Der Fall Wulff Spuren nach Absurdistan

Erstmals geht die Bundesrepublik gegen ein früheres Staatsoberhaupt vor. An diesem Montag werden die Anwälte von Christian Wulff den Staatsanwälten klarmachen: Ihr Mandant will vollständig freigesprochen werden vom Vorwurf der Bestechlichkeit.

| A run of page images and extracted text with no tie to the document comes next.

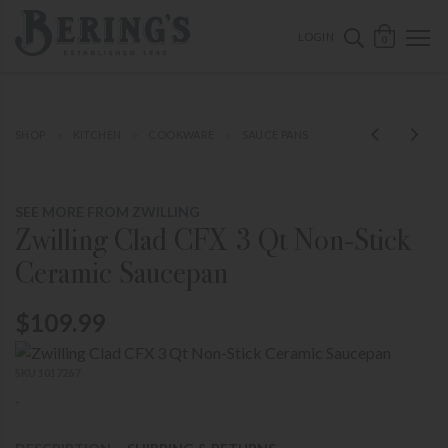
ose mobile navigation
Bering's Hardware
OPEN 
SEARCH B
LOGIN
0
SHOP
KITCHEN
COOKWARE
SAUCE PANS
SEE MORE FROM ZWILLING
Zwilling Clad CFX 3 Qt Non-Stick
Ceramic Saucepan
$109.99
SKU 1017267
-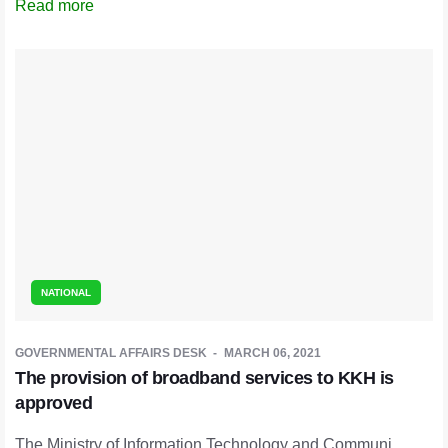
Read more
NATIONAL
GOVERNMENTAL AFFAIRS DESK
MARCH 06, 2021
The provision of broadband services to KKH is
approved
The Ministry of Information Technology and Communi ...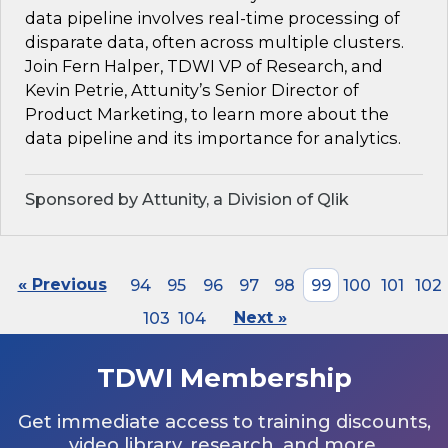
data pipeline involves real-time processing of
disparate data, often across multiple clusters.
Join Fern Halper, TDWI VP of Research, and
Kevin Petrie, Attunity’s Senior Director of
Product Marketing, to learn more about the
data pipeline and its importance for analytics.
Sponsored by Attunity, a Division of Qlik
« Previous
94
95
96
97
98
99
100
101
102
103
104
Next »
TDWI Membership
Get immediate access to training discounts,
video library, research, and more.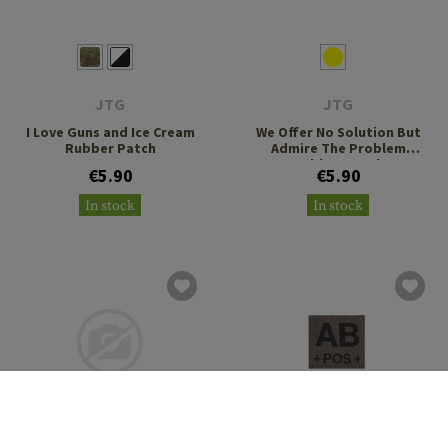
JTG
JTG
I Love Guns and Ice Cream
We Offer No Solution But
Rubber Patch
Admire The Problem
Rubber Patch
€5.90
€5.90
In stock
In stock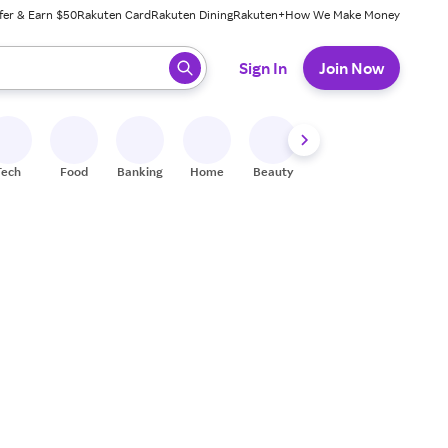
fer & Earn $50
Rakuten Card
Rakuten Dining
Rakuten+
How We Make Money
 ready, press enter to select.
Sign In
Join Now
Tech
Food
Banking
Home
Beauty
Shoes
Fitness
A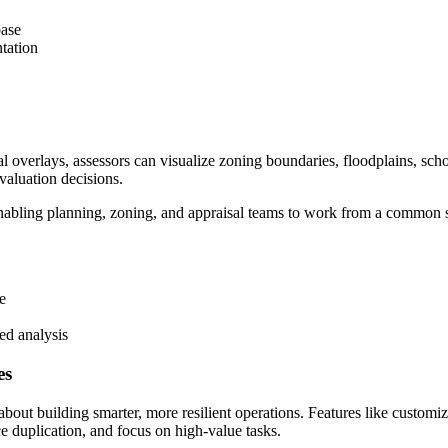
base
tation
 overlays, assessors can visualize zoning boundaries, floodplains, school
 valuation decisions.
 enabling planning, zoning, and appraisal teams to work from a common s
e
ed analysis
es
t building smarter, more resilient operations. Features like customiz
e duplication, and focus on high-value tasks.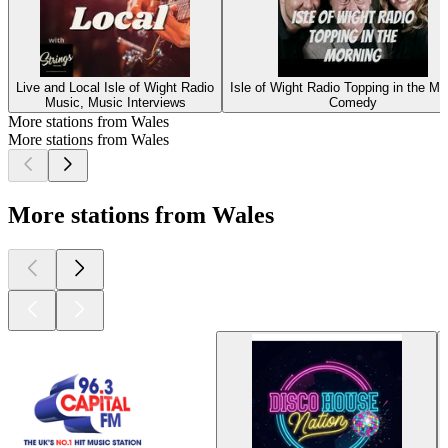
Live and Local Isle of Wight Radio
Isle of Wight Radio Topping in the Mo
Music, Music Interviews
Comedy
More stations from Wales
More stations from Wales
More stations from Wales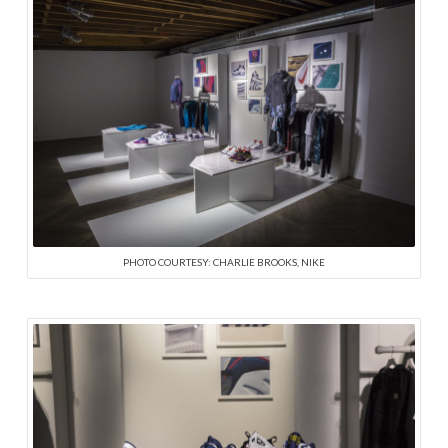
PHOTO COURTESY: CHARLIE BROOKS, NIKE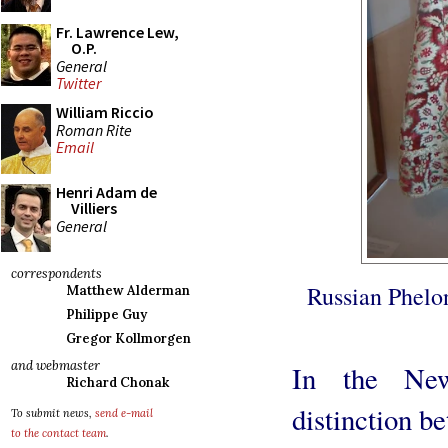
Fr. Lawrence Lew,
O.P.
General
Twitter
William Riccio
Roman Rite
Email
Henri Adam de
Villiers
General
correspondents
Russian Phelon
Matthew Alderman
Philippe Guy
Gregor Kollmorgen
and webmaster
In the New
Richard Chonak
distinction b
To submit news,
send e-mail
to the contact team
.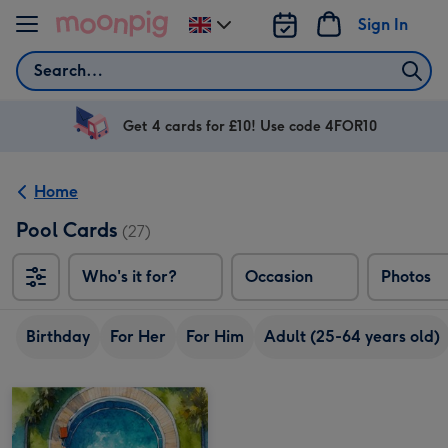
Skip to content
Sign In
Change
delivery
Search
destination
from
UK
Get 4 cards for £10! Use code 4FOR10
Home
Pool Cards
(27)
Who's it for?
Occasion
Photos
Birthday
For Her
For Him
Adult (25-64 years old)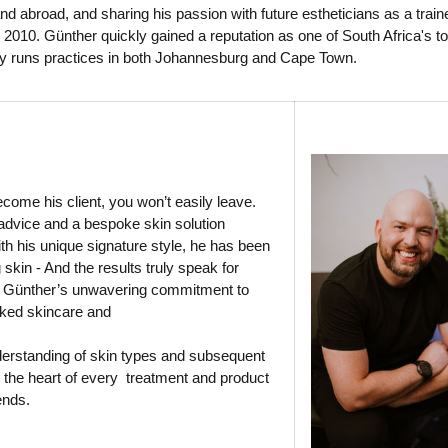
and abroad, and sharing his passion with future estheticians as a train
 2010. Günther quickly gained a reputation as one of South Africa's t
ly runs practices in both Johannesburg and Cape Town.
ome his client, you won’t easily leave.
advice and a bespoke skin solution
h his unique signature style, he has been
 skin - And the results truly speak for
 Günther’s unwavering commitment to
ked skincare and
erstanding of skin types and subsequent
 the heart of every treatment and product
ends.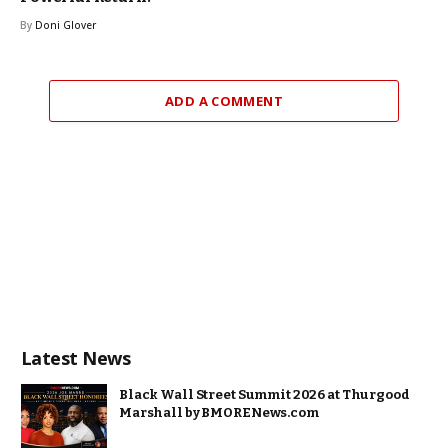
By
Doni Glover
ADD A COMMENT
Latest News
Black Wall Street Summit 2026 at Thurgood
Marshall by BMORENews.com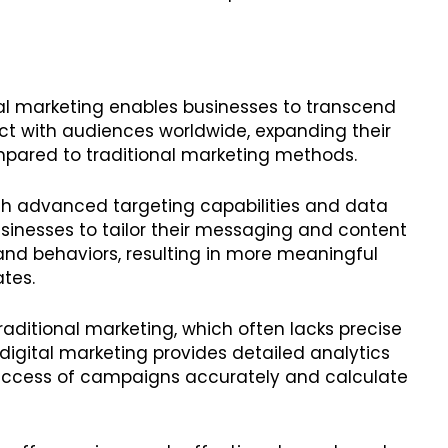
tal marketing enables businesses to transcend
t with audiences worldwide, expanding their
ompared to traditional marketing methods.
ith advanced targeting capabilities and data
usinesses to tailor their messaging and content
 and behaviors, resulting in more meaningful
ates.
 traditional marketing, which often lacks precise
digital marketing provides detailed analytics
success of campaigns accurately and calculate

Von Hans Leyendecker und Jens Schneider

Hat Bettina Wulff eine Abneigung gegen Massagen? Und wenn sie nur so tut, was würde das über sie verraten? Warum hat die Frau des Ex-Bundespräsidenten in ihrer Zeugenaussage behauptet, sie habe "eine Aversion" gegen Massagen? "Ich hasse das", hat sie sogar hinzugefügt. Die Korruptionsermittler des niedersächsischen Landeskriminalamts (LKA) notierten, sie hätten eine auf den Namen Bettina Wulff ausgestellte Rechnung des "Vital Resorts Mühl" vom 28. Februar 2008 mit dem Posten "Ganzkörperverwöhnmassage" (70 Euro pro Behandlung) in den Akten.

Bereits 2007, als sie noch Bettina Körner hieß, habe sich die Zeugin mal massieren lassen, fanden die Ermittler noch heraus. Die Masseurin, eine Frau L., hat das als Zeugin bestätigt in dem historischen Verfahren, dem ersten Ermittlungsverfahren des Staates gegen ein früheres Staatsoberhaupt. Und am 18. Juli 2012 soll Frau Wulff eine "Aroma-Rückenmassage in Anspruch genommen haben" - das alles findet sich in der außerordentlich detailreichen "Fakten-Check/Analyse: Zeugenaussage B. Wulff vs. Ermittlungsergebnisse" des LKA vom 15. November 2012.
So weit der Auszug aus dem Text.